瀬戸大将(せとだいしょう)
『百器徒然袋』より「瀬戸大将」
瀬戸大将は、名の通り瀬戸物が付喪神となった妖怪。
しかしながら石燕はなぜかこの瀬戸大将を三国志と絡めているのが面白い。
「槊をよこたへて詩を賦せし曹孟徳に、からつやきのからきめ見せし燗鍋の寿亭侯にや。蜀江のにしき手を着たりと、夢のうちにおもひぬ」
何の予備知識も無く解説文を読んでもサッパリだと思うので説明すると、まず出てくる「曹孟徳」と言う名前。少し三国志に詳しい人なら解るかとは思うが、これは魏(ぎ)の王であった曹操(そうそう)のこと。そうそう。
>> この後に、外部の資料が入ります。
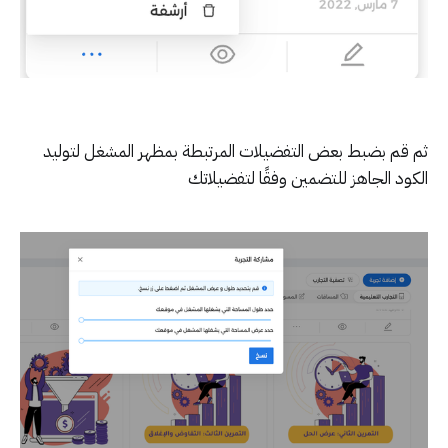
ثم قم بضبط بعض التفضيلات المرتبطة بمظهر المشغل لتوليد
الكود الجاهز للتضمين وفقًا لتفضيلاتك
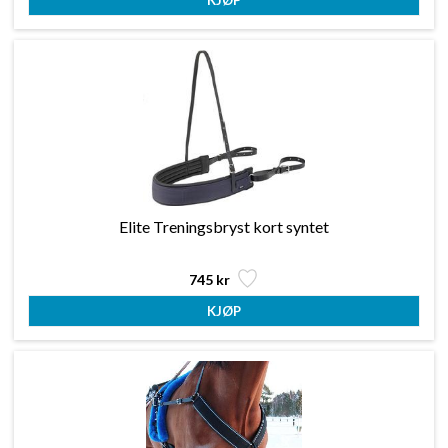
Elite Treningsbryst kort syntet
745 kr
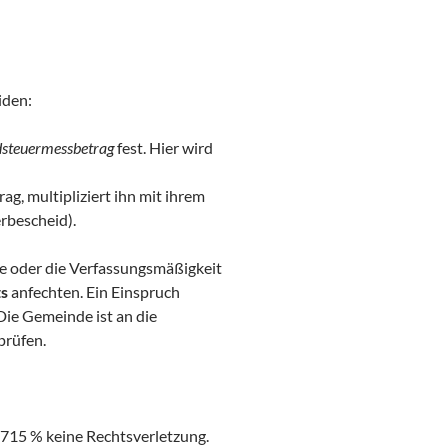
iden:
steuermessbetrag
fest. Hier wird
, multipliziert ihn mit ihrem
rbescheid).
e oder die Verfassungsmäßigkeit
ts
anfechten. Ein Einspruch
Die Gemeinde ist an die
prüfen.
715 % keine Rechtsverletzung.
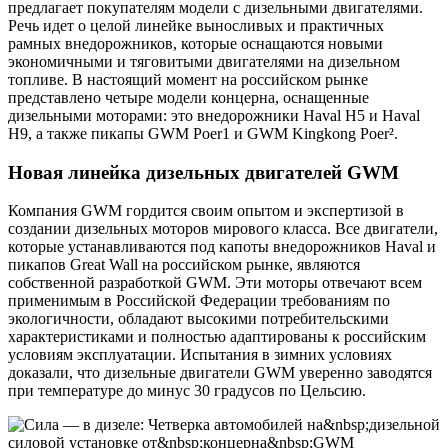
предлагает покупателям модели с дизельными двигателями.
Речь идет о целой линейке выносливых и практичных
рамных внедорожников, которые оснащаются новыми
экономичными и тяговитыми двигателями на дизельном
топливе. В настоящий момент на российском рынке
представлено четыре модели концерна, оснащенные
дизельными моторами: это внедорожники Haval H5 и Haval
H9, а также пикапы GWM Poer1 и GWM Kingkong Poer².
Новая линейка дизельных двигателей GWM
Компания GWM гордится своим опытом и экспертизой в
создании дизельных моторов мирового класса. Все двигатели,
которые устанавливаются под капоты внедорожников Haval и
пикапов Great Wall на российском рынке, являются
собственной разработкой GWM. Эти моторы отвечают всем
применимым в Российской Федерации требованиям по
экологичности, обладают высокими потребительскими
характеристиками и полностью адаптированы к российским
условиям эксплуатации. Испытания в зимних условиях
доказали, что дизельные двигатели GWM уверенно заводятся
при температуре до минус 30 градусов по Цельсию.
で、次に出てくる「からつやき」は唐津焼の事。佐賀や長崎で焼かれた陶器の総称であり、その技法はかつて唐から伝えられた為、唐津焼と呼ぶのだとか。
その後に出てくるのは燗鍋。これはお酒を熱するための鍋、熱燗の燗ですし。
次に寿亭侯。これは三国志の蜀の武将、あの関羽のこと。
最後に「蜀江のにしき」。これは蜀軍の成都近辺の川の水で染め上げた、成都産の染物のこと。また、日本においては京都で蜀江柄を真似た物が作られ、ここではそのことだと思われる。
つまりおおざっぱに纏めれば、
唐津焼の曹操を蜀江錦柄の瀬戸物、関羽がぶっ倒したぜ!
ということか。
……いやでも三国志強引に出しちゃってわけわかんなくなってるような気がするんですけど石燕さん……なんて夢心地におもひぬ。